Bobota pie recipe
Bobota is a traditional cornmeal pie in the Meteora region — a humble village dish that fed generations in Thessaly. Made with simple pantry ingredients and baked until golden, it sits somewhere between bread and pie, offering rustic texture and comforting flavour. Follow this authentic Meteora recipe and bring a piece of local Greek heritage to your kitchen.
The gastronomy of the region is part of its tradition. The locals’ way of life, work, and their habits are all reflected in their trademark.
This week, we bring you the bobota pie recipe, as it is made by the locals.
- Prep Time: 15 minutes
- Cook Time: 50 minutes
- Total Time: 1 hour 5 minutes
- Yield: 8 servings
- Nutrition information: 253 cal, 5.2 g fat, 2.9 g protein
Ingredients
- 1 kg of corn flour
- 1 spoon of baking soda
- 1 kg wild herbs (nettles, lapata, spinach, pazia etc)
- ½ of feta cheese
- 350 gr of olive oil
- 2 dry onions
- salt
- pepper
Preparation
We grate the onions and brown them in oil with the chopped wild herbs too.
We remove the herbs from the heat and add salt and pepper, and when they cool off, we add the grated cheese and stir the mix.
We oil the baking pan well and sprinkle the flour and baking soda mix to cover the whole large baking pan.
Then we spray it with water until the flour absorbs the water.
Next, we place half of the mix with the herbs and again sprinkle the flour by adding oil and water as well.
Having done that, we sprinkle once more the mix with plenty of flour until the vegetables and covered with it. We then spray with oil and water and bake the mix at 180 degrees for 70 minutes.
Meteora local food
Bobota is one of the most beloved traditional recipes of the Meteora–Kalambaka area, a cornmeal pie with deep roots in Thessaly’s rural life. Often called a “peasant dish,” bobota became a symbol of resilience in difficult times, when cornmeal was more available than wheat flour.
What makes Bobota special is its simplicity: a rustic batter baked in a pan until golden, creating a texture that feels like bread and pie at once.
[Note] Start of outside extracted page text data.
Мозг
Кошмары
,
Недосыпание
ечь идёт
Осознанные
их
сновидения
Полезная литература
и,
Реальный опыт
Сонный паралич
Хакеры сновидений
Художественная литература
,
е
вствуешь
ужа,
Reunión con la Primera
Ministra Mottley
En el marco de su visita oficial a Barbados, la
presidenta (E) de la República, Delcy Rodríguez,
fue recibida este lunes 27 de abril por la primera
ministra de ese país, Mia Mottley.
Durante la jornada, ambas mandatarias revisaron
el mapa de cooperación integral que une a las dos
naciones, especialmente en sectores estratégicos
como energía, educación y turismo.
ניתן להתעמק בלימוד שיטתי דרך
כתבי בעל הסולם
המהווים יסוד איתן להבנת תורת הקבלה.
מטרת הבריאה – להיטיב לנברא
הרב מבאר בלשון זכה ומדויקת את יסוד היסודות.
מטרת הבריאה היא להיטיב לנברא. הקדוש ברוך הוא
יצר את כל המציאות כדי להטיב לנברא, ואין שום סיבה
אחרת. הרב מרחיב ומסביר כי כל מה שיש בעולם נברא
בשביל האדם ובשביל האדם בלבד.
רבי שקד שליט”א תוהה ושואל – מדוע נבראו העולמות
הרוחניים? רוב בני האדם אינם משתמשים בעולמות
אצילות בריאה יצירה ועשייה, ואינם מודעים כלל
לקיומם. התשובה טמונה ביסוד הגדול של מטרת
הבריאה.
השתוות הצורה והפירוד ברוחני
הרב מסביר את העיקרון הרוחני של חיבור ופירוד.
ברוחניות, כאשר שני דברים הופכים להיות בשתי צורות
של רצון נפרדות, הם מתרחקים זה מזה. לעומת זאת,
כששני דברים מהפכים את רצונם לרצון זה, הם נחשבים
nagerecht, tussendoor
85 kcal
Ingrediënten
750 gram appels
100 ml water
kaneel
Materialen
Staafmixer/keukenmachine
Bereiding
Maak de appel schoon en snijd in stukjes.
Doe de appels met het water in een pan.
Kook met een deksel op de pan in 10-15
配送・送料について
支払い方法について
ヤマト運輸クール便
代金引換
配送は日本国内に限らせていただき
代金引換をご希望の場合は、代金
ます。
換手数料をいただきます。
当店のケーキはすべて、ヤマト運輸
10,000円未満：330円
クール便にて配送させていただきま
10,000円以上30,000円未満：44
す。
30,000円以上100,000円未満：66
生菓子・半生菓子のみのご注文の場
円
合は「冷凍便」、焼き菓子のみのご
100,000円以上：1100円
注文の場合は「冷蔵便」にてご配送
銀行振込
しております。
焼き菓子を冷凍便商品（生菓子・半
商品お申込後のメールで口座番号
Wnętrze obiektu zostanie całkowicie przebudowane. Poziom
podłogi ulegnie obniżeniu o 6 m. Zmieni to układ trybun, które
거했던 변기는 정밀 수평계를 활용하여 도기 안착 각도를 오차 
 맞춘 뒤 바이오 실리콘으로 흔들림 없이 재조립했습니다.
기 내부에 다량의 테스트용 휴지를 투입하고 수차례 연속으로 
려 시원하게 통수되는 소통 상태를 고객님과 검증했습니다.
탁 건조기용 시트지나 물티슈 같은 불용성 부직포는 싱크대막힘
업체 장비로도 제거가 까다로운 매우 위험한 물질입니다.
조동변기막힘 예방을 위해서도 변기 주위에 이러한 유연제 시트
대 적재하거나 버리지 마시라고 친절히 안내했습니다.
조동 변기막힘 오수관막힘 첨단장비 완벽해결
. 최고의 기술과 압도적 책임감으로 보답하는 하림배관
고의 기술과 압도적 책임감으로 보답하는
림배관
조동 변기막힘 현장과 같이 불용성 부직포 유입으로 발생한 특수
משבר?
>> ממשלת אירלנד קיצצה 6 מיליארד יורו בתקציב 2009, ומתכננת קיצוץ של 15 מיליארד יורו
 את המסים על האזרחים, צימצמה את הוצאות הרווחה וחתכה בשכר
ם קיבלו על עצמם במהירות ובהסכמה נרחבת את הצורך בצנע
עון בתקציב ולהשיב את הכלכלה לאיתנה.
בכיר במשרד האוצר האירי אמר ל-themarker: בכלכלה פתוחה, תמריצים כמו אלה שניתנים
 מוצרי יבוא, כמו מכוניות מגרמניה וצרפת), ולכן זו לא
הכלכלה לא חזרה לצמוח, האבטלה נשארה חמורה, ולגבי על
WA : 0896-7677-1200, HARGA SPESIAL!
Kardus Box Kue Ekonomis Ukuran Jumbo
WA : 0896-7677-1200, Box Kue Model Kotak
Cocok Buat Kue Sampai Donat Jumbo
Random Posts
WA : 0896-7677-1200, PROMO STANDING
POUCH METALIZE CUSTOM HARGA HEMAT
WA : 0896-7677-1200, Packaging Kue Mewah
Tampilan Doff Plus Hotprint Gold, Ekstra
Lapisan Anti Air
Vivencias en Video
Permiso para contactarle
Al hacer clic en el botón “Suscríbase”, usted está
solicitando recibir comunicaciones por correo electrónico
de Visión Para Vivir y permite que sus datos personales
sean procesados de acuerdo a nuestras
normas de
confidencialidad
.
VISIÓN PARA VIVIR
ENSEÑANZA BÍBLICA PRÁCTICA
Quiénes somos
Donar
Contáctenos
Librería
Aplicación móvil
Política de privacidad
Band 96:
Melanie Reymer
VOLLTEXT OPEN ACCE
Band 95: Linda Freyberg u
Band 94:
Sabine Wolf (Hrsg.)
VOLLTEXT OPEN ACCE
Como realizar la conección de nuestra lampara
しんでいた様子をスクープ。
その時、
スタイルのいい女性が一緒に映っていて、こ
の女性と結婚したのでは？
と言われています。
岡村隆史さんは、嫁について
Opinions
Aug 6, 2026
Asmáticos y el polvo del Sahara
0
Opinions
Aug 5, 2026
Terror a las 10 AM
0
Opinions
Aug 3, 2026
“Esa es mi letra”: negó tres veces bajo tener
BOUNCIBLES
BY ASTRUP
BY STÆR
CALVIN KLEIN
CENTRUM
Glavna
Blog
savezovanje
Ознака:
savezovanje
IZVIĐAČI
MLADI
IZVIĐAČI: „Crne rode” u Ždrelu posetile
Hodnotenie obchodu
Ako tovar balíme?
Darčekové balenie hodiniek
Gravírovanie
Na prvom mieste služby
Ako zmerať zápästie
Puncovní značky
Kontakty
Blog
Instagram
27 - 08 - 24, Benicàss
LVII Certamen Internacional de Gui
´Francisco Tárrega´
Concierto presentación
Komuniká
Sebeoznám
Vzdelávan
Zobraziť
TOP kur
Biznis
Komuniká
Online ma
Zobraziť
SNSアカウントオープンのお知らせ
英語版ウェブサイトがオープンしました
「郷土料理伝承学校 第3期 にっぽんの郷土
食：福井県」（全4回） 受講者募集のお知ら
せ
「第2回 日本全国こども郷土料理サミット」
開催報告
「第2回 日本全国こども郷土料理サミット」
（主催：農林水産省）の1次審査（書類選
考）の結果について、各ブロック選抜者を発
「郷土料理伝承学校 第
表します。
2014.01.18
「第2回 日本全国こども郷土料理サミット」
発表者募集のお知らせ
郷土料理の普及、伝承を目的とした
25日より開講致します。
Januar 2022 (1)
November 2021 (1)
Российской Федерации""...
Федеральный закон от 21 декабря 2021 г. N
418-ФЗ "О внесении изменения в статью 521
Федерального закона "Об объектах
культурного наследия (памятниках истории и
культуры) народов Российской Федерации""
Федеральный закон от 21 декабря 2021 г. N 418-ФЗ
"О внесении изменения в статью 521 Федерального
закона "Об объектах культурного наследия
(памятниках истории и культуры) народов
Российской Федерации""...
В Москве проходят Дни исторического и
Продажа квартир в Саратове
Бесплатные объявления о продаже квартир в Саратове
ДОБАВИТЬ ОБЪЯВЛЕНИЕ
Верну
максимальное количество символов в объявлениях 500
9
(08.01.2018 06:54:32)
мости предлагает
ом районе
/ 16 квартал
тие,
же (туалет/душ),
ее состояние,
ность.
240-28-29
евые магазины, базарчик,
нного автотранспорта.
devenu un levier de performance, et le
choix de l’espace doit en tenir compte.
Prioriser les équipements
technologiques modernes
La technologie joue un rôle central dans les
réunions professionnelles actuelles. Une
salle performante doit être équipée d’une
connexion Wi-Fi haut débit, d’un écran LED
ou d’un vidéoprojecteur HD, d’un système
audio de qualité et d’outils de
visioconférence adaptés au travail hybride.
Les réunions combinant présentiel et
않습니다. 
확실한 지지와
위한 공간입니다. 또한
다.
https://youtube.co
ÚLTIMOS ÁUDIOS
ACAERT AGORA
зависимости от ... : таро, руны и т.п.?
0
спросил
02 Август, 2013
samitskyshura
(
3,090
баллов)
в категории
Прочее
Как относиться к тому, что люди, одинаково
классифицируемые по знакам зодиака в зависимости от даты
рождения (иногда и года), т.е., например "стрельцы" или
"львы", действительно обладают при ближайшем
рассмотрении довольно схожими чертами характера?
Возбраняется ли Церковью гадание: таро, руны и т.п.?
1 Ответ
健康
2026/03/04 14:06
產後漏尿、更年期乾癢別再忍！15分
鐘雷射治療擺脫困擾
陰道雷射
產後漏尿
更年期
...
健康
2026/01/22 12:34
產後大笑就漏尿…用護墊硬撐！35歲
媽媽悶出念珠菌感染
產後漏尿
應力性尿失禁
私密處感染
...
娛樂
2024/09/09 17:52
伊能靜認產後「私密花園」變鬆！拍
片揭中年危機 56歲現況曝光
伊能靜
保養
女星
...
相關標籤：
Across Greece, bobota appears in both savory and sweet variations — some families enrich it with feta and herbs, others with raisins or citrus.
In Meteora, bobota is more than food — it’s a memory of village kitchens, shared tables, and the quiet comfort of something homemade. Whether you serve it warm beside a salad, crumble it with cheese, or enjoy it plain with coffee, this local recipe delivers authentic flavor and a story from the heart of Greece.